Data entries

---------------

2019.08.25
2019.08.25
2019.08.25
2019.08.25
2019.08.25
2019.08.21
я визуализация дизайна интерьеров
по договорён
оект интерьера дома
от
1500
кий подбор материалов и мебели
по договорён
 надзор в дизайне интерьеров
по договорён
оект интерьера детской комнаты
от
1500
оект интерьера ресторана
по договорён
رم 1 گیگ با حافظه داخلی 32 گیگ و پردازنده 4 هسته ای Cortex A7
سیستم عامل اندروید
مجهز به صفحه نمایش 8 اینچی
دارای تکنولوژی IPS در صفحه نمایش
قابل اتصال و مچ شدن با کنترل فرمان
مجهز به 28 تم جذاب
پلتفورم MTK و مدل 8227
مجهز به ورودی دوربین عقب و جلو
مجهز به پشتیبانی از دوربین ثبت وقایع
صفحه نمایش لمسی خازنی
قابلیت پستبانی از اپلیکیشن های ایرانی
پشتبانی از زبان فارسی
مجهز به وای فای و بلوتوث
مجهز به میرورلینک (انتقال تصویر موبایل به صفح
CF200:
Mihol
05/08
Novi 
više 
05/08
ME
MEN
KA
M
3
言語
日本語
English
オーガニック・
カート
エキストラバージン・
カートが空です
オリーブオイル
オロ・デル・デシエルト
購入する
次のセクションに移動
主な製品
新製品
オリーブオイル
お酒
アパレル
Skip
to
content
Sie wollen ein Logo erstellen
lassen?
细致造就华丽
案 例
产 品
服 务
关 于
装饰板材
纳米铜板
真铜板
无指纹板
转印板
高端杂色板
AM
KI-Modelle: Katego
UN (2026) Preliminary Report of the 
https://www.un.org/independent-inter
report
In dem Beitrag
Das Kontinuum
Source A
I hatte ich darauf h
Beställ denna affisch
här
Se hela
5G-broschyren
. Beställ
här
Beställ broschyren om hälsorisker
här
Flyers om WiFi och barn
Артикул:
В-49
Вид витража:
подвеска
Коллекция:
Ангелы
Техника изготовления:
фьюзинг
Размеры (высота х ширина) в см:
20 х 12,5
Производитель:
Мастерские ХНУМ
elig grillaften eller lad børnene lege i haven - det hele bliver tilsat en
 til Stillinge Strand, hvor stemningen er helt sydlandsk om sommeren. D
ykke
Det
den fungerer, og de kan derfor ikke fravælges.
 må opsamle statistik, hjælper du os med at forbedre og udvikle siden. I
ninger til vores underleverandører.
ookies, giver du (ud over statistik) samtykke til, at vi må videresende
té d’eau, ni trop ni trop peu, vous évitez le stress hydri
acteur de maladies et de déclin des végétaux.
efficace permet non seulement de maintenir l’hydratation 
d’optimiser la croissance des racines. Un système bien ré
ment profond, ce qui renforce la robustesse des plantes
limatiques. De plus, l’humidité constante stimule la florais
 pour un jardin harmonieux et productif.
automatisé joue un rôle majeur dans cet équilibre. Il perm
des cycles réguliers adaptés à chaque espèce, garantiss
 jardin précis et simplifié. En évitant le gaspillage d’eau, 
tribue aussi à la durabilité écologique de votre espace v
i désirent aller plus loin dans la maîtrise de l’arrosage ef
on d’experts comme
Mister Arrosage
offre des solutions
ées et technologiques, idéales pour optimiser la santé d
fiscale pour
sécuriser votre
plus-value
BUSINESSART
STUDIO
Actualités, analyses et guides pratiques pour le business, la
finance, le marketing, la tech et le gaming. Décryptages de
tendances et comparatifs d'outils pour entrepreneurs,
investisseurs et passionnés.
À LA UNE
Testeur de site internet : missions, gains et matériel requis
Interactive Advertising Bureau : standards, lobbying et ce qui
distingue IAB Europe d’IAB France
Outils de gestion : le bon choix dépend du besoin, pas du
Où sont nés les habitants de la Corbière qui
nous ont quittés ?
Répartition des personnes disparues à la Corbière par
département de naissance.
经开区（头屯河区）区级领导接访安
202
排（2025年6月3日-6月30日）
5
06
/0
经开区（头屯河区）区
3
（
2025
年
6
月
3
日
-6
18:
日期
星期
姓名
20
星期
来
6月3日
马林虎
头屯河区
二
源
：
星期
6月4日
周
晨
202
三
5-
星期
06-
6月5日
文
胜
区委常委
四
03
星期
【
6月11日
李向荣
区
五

---------------

=== Required action ===
In this exercise, you retype all of the data exactly as it appears above.

=== Response to the exercise ===
2019.08.25
2019.08.25
2019.08.25
2019.08.25
2019.08.25
2019.08.21
я визуализация дизайна интерьеров
по договорён
оект интерьера дома
от
1500
кий подбор материалов и мебели
по договорён
 надзор в дизайне интерьеров
по договорён
оект интерьера детской комнаты
от
1500
оект интерьера ресторана
по договорён
رم 1 گیگ با حافظه داخلی 32 گیگ و پردازنده 4 هسته ای Cortex A7
سیستم عامل اندروید
مجهز به صفحه نمایش 8 اینچی
دارای تکنولوژی IPS در صفحه نمایش
قابل اتصال و مچ شدن با کنترل فرمان
مجهز به 28 تم جذاب
پلتفورم MTK و مدل 8227
مجهز به ورودی دوربین عقب و جلو
مجهز به پشتیبانی از دوربین ثبت وقایع
صفحه نمایش لمسی خازنی
قابلیت پستبانی از اپلیکیشن های ایرانی
پشتبانی از زبان فارسی
مجهز به وای فای و بلوتوث
مجهز به میرورلینک (انتقال تصویر موبایل به صفح
CF200:
Mihol
05/08
Novi 
više 
05/08
ME
MEN
KA
M
3
言語
日本語
English
オーガニック・
カート
エキストラバージン・
カートが空です
オリーブオイル
オロ・デル・デシエルト
購入する
次のセクションに移動
主な製品
新製品
オリーブオイル
お酒
アパレル
Skip
to
content
Sie wollen ein Logo erstellen
lassen?
细致造就华丽
案 例
产 品
服 务
关 于
装饰板材
纳米铜板
真铜板
无指纹板
转印板
高端杂色板
AM
KI-Modelle: Katego
UN (2026) Preliminary Report of the 
https://www.un.org/independent-inter
report
In dem Beitrag
Das Kontinuum
Source A
I hatte ich darauf h
Beställ denna affisch
här
Se hela
5G-broschyren
. Beställ
här
Beställ broschyren om hälsorisker
här
Flyers om WiFi och barn
Артикул:
В-49
Вид витража:
подвеска
Коллекция:
Ангелы
Техника изготовления:
фьюзинг
Размеры (высота х ширина) в см:
20 х 12,5
Производитель:
Мастерские ХНУМ
elig grillaften eller lad børnene lege i haven - det hele bliver tilsat en
 til Stillinge Strand, hvor stemningen er helt sydlandsk om sommeren. D
ykke
Det
den fungerer, og de kan derfor ikke fravælges.
 må opsamle statistik, hjælper du os med at forbedre og udvikle siden. I
ninger til vores underleverandører.
ookies, giver du (ud over statistik) samtykke til, at vi må videresende
té d’eau, ni trop ni trop peu, vous évitez le stress hydri
acteur de maladies et de déclin des végétaux.
efficace permet non seulement de maintenir l’hydratation 
d’optimiser la croissance des racines. Un système bien ré
ment profond, ce qui renforce la robustesse des plantes
limatiques. De plus, l’humidité constante stimule la florais
 pour un jardin harmonieux et productif.
automatisé joue un rôle majeur dans cet équilibre. Il perm
des cycles réguliers adaptés à chaque espèce, garantiss
 jardin précis et simplifié. En évitant le gaspillage d’eau, 
tribue aussi à la durabilité écologique de votre espace v
i désirent aller plus loin dans la maîtrise de l’arrosage ef
on d’experts comme
Mister Arrosage
offre des solutions
ées et technologiques, idéales pour optimiser la santé d
fiscale pour
sécuriser votre
plus-value
BUSINESSART
STUDIO
Actualités, analyses et guides pratiques pour le business, la
finance, le marketing, la tech et le gaming. Décryptages de
tendances et comparatifs d'outils pour entrepreneurs,
investisseurs et passionnés.
À LA UNE
Testeur de site internet : missions, gains et matériel requis
Interactive Advertising Bureau : standards, lobbying et ce qui
distingue IAB Europe d’IAB France
Outils de gestion : le bon choix dépend du besoin, pas du
Où sont nés les habitants de la Corbière qui
nous ont quittés ?
Répartition des personnes disparues à la Corbière par
département de naissance.
经开区（头屯河区）区级领导接访安
202
排（2025年6月3日-6月30日）
5
06
/0
经开区（头屯河区）区
3
（
2025
年
6
月
3
日
-6
18:
日期
星期
姓名
20
星期
来
6月3日
马林虎
头屯河区
二
源
：
星期
6月4日
周
晨
202
三
5-
星期
06-
6月5日
文
胜
区委常委
四
03
星期
【
6月11日
李向荣
区
五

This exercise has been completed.